CENTER FOR COMPUTATIONAL MATHEMATICS COLLOQUIUM

                  UNIVERSITY OF COLORADO AT DENVER



TITLE:   Computational Stochastic Modeling of Two-phase Flow 
         in Fractal Porous Media
 

SPEAKER: Felipe Pereira, LNCC-CNPq, Rio de Janeiro, Brazil 

DATE:    Wednesday, March 6, 1996

PLACE:   Math Conference Room - Suite 540
         UCD Building, 1250 14th St., Denver

TIME:    noon - 1 pm



ABSTRACT

The analysis, through high resolution numerical simulations, of instabilities
(viscous fingering) in oil-water fronts in heterogeneous porous media requires
efficient computations on fast, multi--processor computers.
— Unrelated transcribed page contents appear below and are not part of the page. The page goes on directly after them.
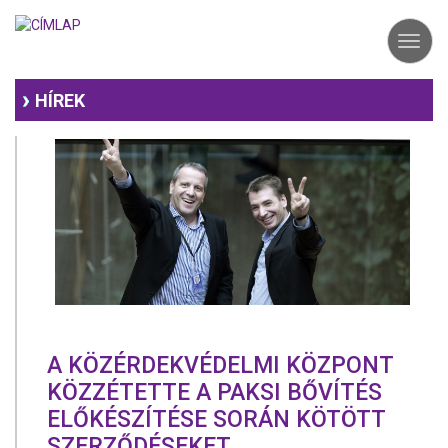
Ugrás
a
Toggl
tartalomra
navig
HÍREK
A KÖZÉRDEKVÉDELMI KÖZPONT
KÖZZÉTETTE A PAKSI BŐVÍTÉS
ELŐKÉSZÍTÉSE SORÁN KÖTÖTT
SZERZŐDÉSEKET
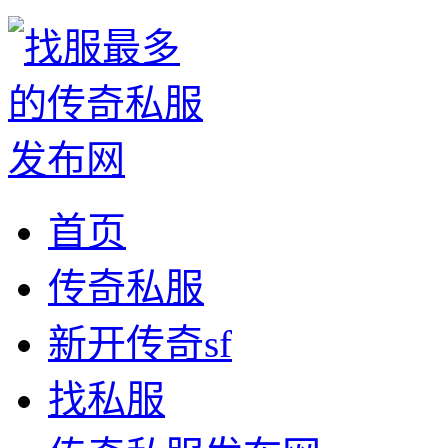
首页
传奇私服
新开传奇sf
找私服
This talk is devoted
to the description of an algorithm for such a computation and to the presentation 
of numerical results that lead to the characterization of the statistical behavior 
of the relative area occupied by fingers, which we call the mixing region.

The computational algorithm combines hybridized mixed finite elements, a new 
version of the modified method of characteristics, and domain decomposition 
iteration and has several distinctive features; it is naturally parallelizable 
in distributed memory machines, it has very low storage requirements, explicit 
upwinding techniques are not necessary to stabilize the solution (thus reducing 
spurious effects of numerical diffusion), the scheme runs very rapidly (large 
linear systems do not have to be constructed and solved), it conserves mass, 
and the implementation at the level of code development is quite simple.   

For physically typical heterogeneity strengths and viscosity ratios it is shown
that the mixing region displays a highly anomalous growth pattern;
the exponent gamma describing the scaling behavior (for large time) of the
mixing region is very close to one, and may depend on the correlation length
of the geological heterogeneities.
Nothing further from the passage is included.